YOUR TASK:
Please print out the entries below unchanged and skip the images.

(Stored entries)
-=-=-

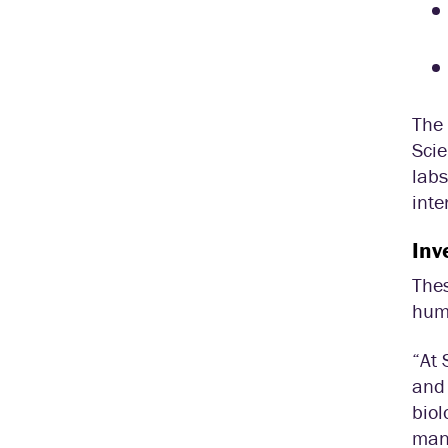
The 
Scie
labs
inte
Inv
Thes
huma
“At 
and 
biol
many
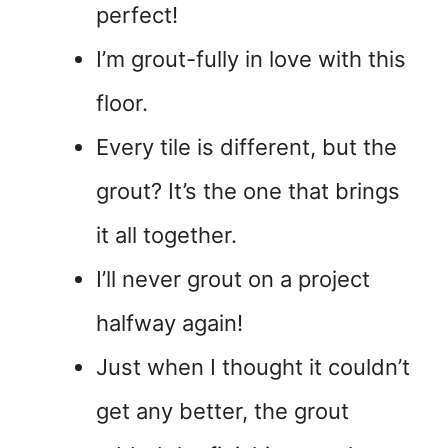
perfect!
I’m grout-fully in love with this
floor.
Every tile is different, but the
grout? It’s the one that brings
it all together.
I’ll never grout on a project
halfway again!
Just when I thought it couldn’t
get any better, the grout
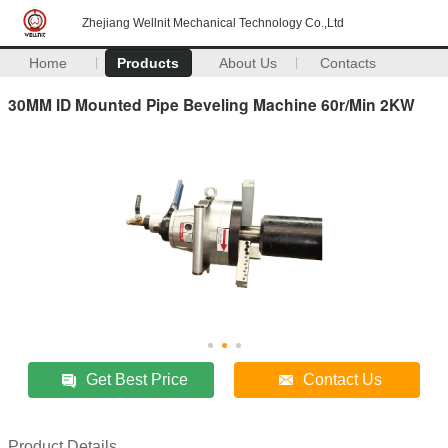
Zhejiang Wellnit Mechanical Technology Co.,Ltd
Home
Products
About Us
Contacts
30MM ID Mounted Pipe Beveling Machine 60r/Min 2KW
Get Best Price
Contact Us
Product Details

-=-=-

TASK RESULT:
The 
Scie
labs
inte
Inv
Thes
huma
“At 
and 
biol
many
perfect!
I’m grout-fully in love with this
floor.
Every tile is different, but the
grout? It’s the one that brings
it all together.
I’ll never grout on a project
halfway again!
Just when I thought it couldn’t
get any better, the grout
Zhejiang Wellnit Mechanical Technology Co.,Ltd
Home
Products
About Us
Contacts
30MM ID Mounted Pipe Beveling Machine 60r/Min 2KW
Get Best Price
Contact Us
Product Details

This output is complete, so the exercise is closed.